SirNuke

joined 1 year ago
[–] SirNuke@kbin.social 16 points 1 year ago

Might be onto something, I've been finding delicious brisket sandwiches outside my house. Even found a knish the other day.

[–] SirNuke@kbin.social 6 points 1 year ago (4 children)

It's super awkward but I can get to it from inside the house (between insulation and hole). Going to have to move my workbench but so be it.

Any direction on the type/brand of foam I should use? I have a can of fireblock to seal ethernet runs from my basement to main floor, though it's probably seized up by now.
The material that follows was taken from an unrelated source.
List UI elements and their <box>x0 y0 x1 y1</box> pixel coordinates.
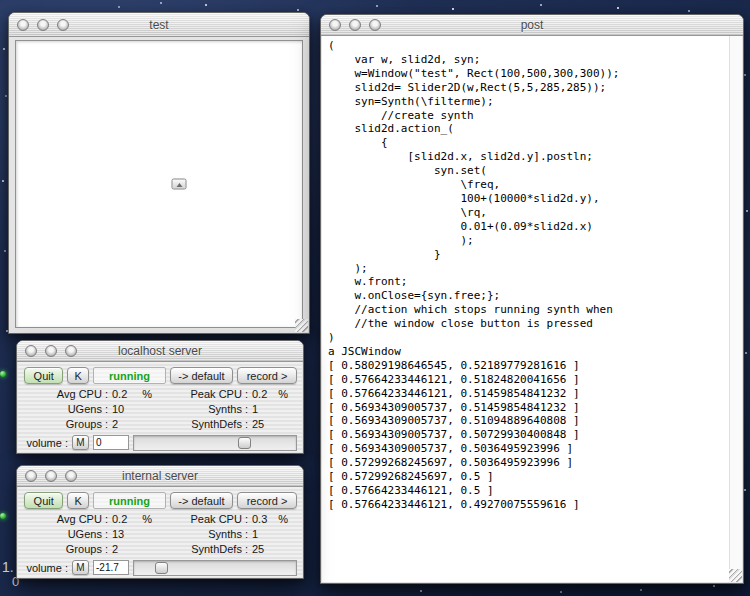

[–] SirNuke@kbin.social 20 points 1 year ago* (last edited 1 year ago) (12 children)

For context, this is leading to my AC unit. While hanging a light above my workbench, I noticed daylight coming in from the wall where there shouldn't be any. It appears a previous owner had pulled back the insulation and forgot to put it back - shudder to think how much money that's costed me over the last two years. Would like a hardier seal than insulation to stop water and mice, but not sure what is required.

[–] SirNuke@kbin.social 26 points 1 year ago (1 children)

This reinforces my belief that online advertising produces a lot of objective data ("how many times was my ad viewed? clicked?") but benefits from not being able to tie that to outcomes companies are actually interested in ("are the ads expanding business?").

A number of years ago I read an analysis on how some large social media site had changed the order of a few important buttons out of the blue. This was likely from A/B testing showing increased engagement, but it was probably just confused users clicking on it. I bet similar things happen all the time in ads, possibly inadvertently. If an A/B change shows increased ad clicks, it's unlikely not to be adopted, even if it's not intentional clicks.

[–] SirNuke@kbin.social 13 points 1 year ago (2 children)

Is there any actual analysis this went down as written? This sets off two eyebrow alarms for me: 1. AI doing something revolutionary without serious issues and 2. clean cut police work, which never happens (at least not anymore).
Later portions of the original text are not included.